**STUDY MATERIAL**

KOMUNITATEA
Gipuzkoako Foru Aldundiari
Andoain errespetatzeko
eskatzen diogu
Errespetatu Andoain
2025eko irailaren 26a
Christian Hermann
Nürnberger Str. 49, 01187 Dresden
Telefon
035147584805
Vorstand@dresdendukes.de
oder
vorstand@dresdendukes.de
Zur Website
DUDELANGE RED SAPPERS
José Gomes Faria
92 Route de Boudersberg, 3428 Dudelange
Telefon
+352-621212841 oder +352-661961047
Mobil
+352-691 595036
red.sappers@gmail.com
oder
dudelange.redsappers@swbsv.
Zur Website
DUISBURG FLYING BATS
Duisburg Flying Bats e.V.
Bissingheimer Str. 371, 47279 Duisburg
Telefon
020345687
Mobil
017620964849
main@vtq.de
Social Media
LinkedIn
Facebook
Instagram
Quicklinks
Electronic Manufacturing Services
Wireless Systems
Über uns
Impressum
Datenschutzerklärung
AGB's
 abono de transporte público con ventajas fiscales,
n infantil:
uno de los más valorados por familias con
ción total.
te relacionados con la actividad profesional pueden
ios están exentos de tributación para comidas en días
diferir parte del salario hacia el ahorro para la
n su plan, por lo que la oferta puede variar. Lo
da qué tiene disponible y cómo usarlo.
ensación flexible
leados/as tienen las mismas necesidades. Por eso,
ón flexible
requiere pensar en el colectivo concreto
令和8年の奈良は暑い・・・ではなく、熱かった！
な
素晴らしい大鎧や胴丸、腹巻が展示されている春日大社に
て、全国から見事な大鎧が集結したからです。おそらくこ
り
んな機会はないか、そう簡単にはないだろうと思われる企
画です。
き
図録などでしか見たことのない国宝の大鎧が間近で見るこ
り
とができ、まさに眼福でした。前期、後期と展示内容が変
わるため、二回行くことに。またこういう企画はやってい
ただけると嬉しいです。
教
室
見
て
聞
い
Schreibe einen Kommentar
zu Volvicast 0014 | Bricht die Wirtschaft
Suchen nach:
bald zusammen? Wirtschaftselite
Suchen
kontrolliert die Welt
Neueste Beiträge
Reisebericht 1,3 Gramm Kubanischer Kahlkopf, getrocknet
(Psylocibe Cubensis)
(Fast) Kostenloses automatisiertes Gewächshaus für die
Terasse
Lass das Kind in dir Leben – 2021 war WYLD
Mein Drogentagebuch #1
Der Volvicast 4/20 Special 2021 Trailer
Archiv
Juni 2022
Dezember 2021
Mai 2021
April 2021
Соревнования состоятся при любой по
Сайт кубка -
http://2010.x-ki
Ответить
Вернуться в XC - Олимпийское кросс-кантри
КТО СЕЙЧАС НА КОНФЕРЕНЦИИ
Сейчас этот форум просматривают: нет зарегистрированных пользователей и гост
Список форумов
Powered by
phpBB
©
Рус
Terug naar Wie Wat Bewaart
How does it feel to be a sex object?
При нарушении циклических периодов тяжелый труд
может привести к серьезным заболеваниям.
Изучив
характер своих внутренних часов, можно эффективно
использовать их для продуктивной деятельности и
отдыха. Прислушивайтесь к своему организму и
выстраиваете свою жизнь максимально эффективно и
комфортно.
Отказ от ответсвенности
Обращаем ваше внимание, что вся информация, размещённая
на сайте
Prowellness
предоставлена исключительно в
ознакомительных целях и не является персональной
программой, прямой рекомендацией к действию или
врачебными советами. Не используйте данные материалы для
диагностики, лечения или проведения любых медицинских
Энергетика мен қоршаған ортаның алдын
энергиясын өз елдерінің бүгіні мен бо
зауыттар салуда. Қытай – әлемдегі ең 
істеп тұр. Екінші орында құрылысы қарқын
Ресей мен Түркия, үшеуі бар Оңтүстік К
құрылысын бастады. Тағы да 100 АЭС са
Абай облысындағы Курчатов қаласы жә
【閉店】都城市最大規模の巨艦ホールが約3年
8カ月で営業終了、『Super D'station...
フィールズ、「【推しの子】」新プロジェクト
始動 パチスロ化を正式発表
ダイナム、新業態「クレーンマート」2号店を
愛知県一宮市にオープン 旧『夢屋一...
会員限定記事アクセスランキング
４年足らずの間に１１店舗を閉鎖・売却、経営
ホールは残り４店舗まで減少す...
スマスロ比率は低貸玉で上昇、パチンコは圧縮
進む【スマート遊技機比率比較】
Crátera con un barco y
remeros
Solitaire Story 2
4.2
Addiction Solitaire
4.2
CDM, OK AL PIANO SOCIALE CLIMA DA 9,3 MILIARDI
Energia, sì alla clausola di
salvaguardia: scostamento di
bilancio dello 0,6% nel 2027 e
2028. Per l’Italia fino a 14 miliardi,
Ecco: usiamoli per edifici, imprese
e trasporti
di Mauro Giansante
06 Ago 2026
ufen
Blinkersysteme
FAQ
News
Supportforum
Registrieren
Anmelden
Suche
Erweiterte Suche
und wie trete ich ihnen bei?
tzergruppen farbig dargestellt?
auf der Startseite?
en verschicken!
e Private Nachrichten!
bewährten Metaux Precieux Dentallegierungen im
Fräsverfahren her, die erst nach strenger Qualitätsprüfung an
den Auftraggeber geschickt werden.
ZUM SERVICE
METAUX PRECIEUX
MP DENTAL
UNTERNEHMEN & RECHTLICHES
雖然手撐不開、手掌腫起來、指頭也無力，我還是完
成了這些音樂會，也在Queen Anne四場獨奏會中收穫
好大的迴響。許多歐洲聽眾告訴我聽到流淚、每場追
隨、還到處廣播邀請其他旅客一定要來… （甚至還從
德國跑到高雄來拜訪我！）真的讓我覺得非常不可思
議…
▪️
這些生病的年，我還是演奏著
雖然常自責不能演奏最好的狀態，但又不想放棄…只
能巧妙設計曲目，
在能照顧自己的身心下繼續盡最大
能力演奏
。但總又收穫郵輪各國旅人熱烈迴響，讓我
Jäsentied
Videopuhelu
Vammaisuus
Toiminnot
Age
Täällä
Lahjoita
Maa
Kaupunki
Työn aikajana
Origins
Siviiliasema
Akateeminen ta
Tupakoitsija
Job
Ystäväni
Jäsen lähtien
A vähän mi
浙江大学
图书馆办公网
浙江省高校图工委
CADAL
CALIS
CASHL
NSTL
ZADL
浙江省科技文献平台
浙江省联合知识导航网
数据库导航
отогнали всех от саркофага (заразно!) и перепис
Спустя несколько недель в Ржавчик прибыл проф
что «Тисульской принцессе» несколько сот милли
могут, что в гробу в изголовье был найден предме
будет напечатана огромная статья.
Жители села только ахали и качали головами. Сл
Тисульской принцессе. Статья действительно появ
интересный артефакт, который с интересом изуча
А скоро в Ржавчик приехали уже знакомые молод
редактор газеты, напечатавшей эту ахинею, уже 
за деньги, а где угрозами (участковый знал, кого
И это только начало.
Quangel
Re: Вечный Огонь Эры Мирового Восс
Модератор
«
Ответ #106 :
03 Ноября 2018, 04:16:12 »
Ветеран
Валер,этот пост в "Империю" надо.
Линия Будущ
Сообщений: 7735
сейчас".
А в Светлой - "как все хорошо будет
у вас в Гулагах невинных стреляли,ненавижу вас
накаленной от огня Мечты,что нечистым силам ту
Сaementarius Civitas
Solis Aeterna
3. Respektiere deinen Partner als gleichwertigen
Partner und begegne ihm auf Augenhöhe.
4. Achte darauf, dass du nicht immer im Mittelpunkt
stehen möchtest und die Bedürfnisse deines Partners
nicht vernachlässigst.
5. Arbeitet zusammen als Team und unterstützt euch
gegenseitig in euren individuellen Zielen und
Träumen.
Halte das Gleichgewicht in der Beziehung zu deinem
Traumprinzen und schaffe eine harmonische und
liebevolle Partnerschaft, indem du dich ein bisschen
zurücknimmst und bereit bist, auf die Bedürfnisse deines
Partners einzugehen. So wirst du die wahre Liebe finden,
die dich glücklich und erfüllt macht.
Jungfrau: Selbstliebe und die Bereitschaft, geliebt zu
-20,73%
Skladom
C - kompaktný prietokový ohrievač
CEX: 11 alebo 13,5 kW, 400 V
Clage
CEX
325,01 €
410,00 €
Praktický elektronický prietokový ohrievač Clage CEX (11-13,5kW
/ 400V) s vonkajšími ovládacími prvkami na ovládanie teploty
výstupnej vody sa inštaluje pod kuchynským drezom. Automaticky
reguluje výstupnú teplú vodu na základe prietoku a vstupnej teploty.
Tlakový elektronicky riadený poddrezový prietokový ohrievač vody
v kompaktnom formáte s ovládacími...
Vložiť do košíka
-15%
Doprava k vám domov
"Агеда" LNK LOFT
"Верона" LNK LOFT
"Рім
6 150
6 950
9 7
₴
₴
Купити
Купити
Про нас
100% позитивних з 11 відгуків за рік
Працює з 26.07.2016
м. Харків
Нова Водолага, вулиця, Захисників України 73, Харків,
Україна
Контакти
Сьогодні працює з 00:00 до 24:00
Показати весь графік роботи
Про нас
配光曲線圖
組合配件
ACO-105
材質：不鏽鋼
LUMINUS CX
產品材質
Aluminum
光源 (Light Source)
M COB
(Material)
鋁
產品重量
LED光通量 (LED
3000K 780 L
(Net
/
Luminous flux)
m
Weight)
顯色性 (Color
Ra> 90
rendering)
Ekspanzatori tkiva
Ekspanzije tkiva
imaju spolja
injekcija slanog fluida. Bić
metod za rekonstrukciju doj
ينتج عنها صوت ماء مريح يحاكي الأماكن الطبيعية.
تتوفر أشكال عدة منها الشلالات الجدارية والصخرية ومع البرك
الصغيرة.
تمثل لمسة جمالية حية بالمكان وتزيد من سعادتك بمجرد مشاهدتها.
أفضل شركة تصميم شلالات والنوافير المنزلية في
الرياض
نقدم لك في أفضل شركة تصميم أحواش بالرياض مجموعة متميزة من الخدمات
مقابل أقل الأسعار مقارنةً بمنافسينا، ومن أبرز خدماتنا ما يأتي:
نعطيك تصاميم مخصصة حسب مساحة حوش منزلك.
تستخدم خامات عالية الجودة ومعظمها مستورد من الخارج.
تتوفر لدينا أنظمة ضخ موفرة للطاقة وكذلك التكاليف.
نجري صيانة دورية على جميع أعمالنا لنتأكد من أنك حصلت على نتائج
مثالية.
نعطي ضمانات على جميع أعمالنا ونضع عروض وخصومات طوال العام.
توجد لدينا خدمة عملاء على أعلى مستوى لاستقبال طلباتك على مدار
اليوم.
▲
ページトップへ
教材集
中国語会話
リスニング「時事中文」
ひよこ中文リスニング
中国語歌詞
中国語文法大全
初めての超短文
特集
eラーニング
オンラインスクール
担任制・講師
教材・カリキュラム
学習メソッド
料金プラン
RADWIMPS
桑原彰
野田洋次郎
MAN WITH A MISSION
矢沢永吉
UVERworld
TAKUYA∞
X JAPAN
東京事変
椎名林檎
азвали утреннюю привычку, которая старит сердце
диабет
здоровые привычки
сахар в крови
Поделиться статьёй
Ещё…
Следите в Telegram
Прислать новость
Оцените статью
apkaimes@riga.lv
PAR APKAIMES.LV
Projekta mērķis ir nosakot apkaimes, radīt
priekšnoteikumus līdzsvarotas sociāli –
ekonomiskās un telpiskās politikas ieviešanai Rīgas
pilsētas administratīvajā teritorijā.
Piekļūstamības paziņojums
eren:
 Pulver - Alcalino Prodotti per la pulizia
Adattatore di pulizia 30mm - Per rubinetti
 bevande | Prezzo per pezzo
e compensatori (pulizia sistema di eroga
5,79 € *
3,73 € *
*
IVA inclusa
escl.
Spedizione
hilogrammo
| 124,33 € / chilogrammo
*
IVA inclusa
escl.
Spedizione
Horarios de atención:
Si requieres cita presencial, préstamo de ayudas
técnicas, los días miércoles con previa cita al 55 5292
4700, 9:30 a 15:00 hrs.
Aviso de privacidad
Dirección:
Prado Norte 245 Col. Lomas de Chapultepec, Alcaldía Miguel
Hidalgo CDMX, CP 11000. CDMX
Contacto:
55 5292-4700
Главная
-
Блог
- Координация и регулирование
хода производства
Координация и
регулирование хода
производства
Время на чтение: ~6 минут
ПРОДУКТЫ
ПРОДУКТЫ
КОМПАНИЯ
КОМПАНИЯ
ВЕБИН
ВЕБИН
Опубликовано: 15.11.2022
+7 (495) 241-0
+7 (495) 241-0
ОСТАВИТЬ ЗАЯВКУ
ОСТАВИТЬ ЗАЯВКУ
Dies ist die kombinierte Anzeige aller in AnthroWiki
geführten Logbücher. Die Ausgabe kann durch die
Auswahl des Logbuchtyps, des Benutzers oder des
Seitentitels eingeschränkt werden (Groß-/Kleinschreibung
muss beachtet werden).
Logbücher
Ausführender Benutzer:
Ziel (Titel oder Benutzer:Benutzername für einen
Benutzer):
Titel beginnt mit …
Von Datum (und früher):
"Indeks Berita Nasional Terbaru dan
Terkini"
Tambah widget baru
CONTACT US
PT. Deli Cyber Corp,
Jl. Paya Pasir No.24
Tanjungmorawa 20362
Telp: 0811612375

**INSTRUCTIONS FOR THE TASK**
Check each line of the listing for "tkiva". Show those that have it.

**RESPONSE TO THE EXERCISE**
Ekspanzatori tkiva
Ekspanzije tkiva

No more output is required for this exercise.